The Break-Up and The Happy Sad: Love Moat

Minds are on hearts in two Flea Theater plays

In January, an article in The New England Journal of Medicine suggested that the efficacy of many antidepressants may be greatly exaggerated. Mandy, a character in Ken Urban's The Happy Sad, enjoys only marginal benefit from Zoloft. She suffers occasional hallucinations and also notes: "My mouth's pretty dry, haven't had my period for a while. But I know I'm not pregnant because, well, it's kind of killed my sex drive, and I sometimes feel an impending sense of doom, which is sort of what the medicine's supposed to cure. But yeah, it's helping. I guess."
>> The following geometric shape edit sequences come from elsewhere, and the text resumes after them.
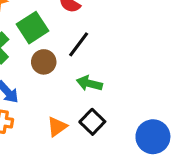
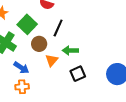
black square: (92, 122) -> (78, 74), turned 35
orange triangle: (57, 127) -> (52, 60), moved

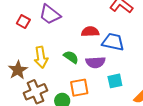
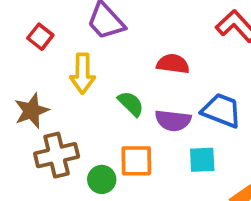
red square: (23, 21) -> (40, 37), moved
blue trapezoid: (113, 42) -> (221, 110), moved
yellow arrow: (41, 57) -> (83, 74), moved

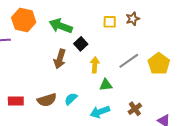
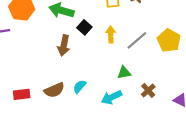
yellow arrow: (95, 65) -> (111, 34), moved
green triangle: (106, 85) -> (124, 73), moved

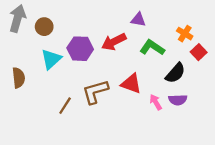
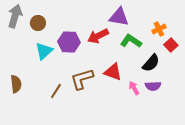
purple triangle: (138, 20) -> (119, 17), size x1.5
orange cross: (185, 34) -> (159, 29), turned 32
brown semicircle: (19, 78) -> (16, 84), moved

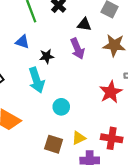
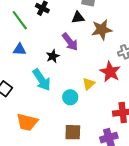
black triangle: (84, 24) -> (78, 18), moved
black star: (47, 56) -> (53, 56), moved
yellow triangle: (79, 138) -> (89, 84), moved

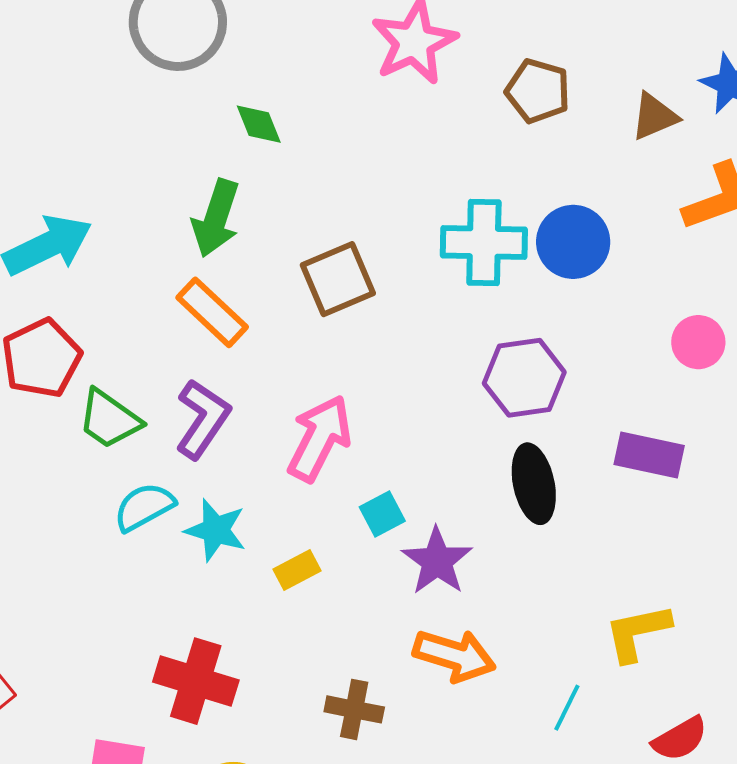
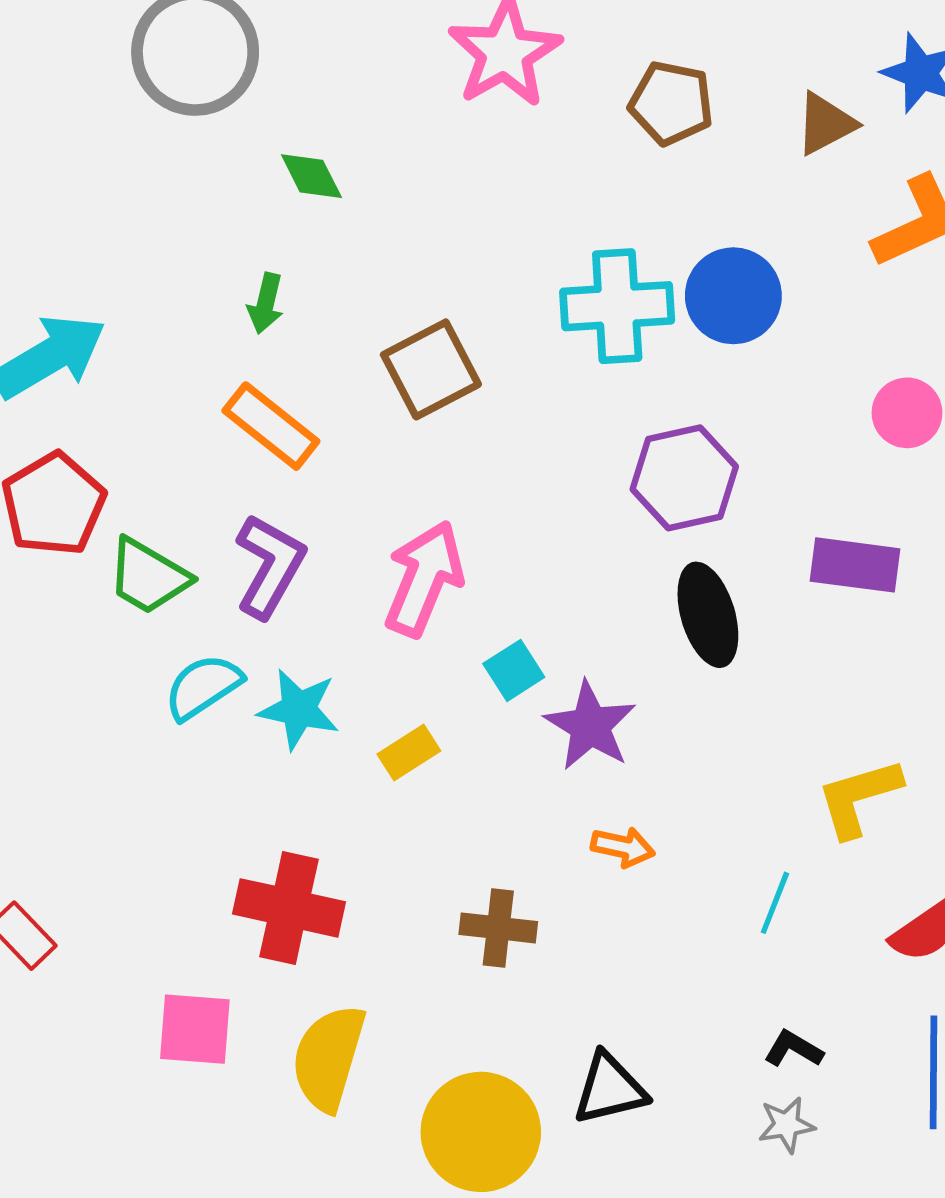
green arrow: (216, 218) -> (266, 303), size x0.6
orange arrow: (454, 655) -> (623, 847), size x0.6

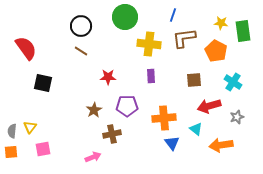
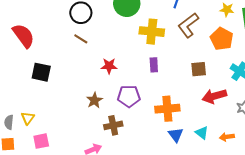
brown L-shape: (184, 38) -> (188, 25), turned -30
cyan triangle: (196, 129) -> (202, 133), moved
orange arrow: (221, 145) -> (227, 137), size x0.6

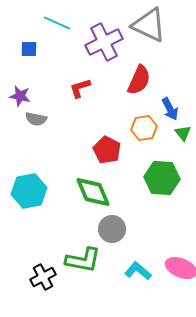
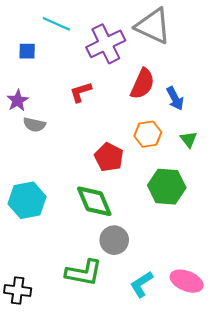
purple star: (20, 96) -> (18, 101), turned 30
blue arrow: (170, 109) -> (175, 98), moved
cyan L-shape: (138, 271) -> (141, 284), turned -72
black cross: (43, 277) -> (18, 291), moved, turned 35

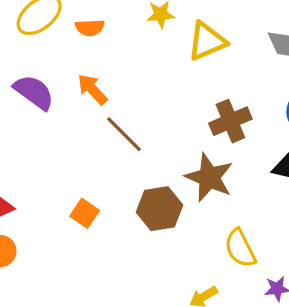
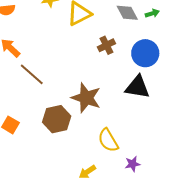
brown cross: (230, 121) -> (106, 45), moved, size x0.7

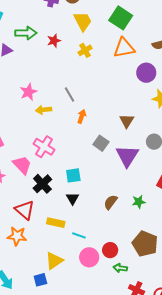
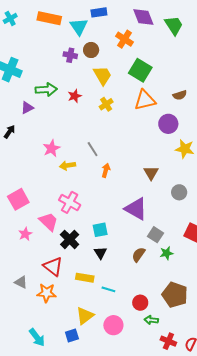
gray square: (101, 143) -> (155, 235), moved
purple triangle: (127, 156) -> (136, 209), moved, turned -30
pink circle: (89, 257) -> (113, 325), moved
Both Urban's The Happy Sad and Tommy Smith's The Break-Up, which compose an evening of one-acts at the Flea, have many of the symptoms of drama (characters, dialogue, setting), but neither piece matures into a play. Both announce a concern with big, difficult emotions—love, desire, despair—but deliver only a shoe-scuffing whimsy and occasional bursts of a cappella singing.

Smith's brief play concerns a prepster, Gary (Tom Lipinski), who develops an amour fou for his drug dealer, Spartacus (Ronald Washington). While confessing his strange attraction, Gary manages to creep out his crush with potentially racist remarks, then regales him with a song entitled "Why Am I Plankton?" Like most mad affairs, this one ends badly and bloodily.

Hook-ups, breakups, mass transit: Ken Urban's The Happy Sad
Joan Marcus
Hook-ups, breakups, mass transit: Ken Urban's The Happy Sad

In contrast to Smith's pas de deux, Urban's play concentrates on a series of interlocked love triangles. The participants display an intriguingly fluid sexuality but little emotional range. The roundelay of breakups and make-ups and hook-ups comes to a head on a subway platform, where all the participants run into each other. Most playwrights might stage this scene as a kind of confrontation, but Urban contents himself with having his characters shout each other's names and Mandy reciting the texts from Hallmark cards. "You're a perfect match," she says. "Wishing you all the best on your engagement."

In some ways, Smith and Urban are a good match. Each writer settles on more or less tenable dramatic situations but wimps out before these circumstances can be fully explored. Each can write a fine exchange, but neither can really sustain a scene. These playwrights don't need antidepressants, but one longs to write them prescriptions for a couple of protein shakes and a class in dramatic structure.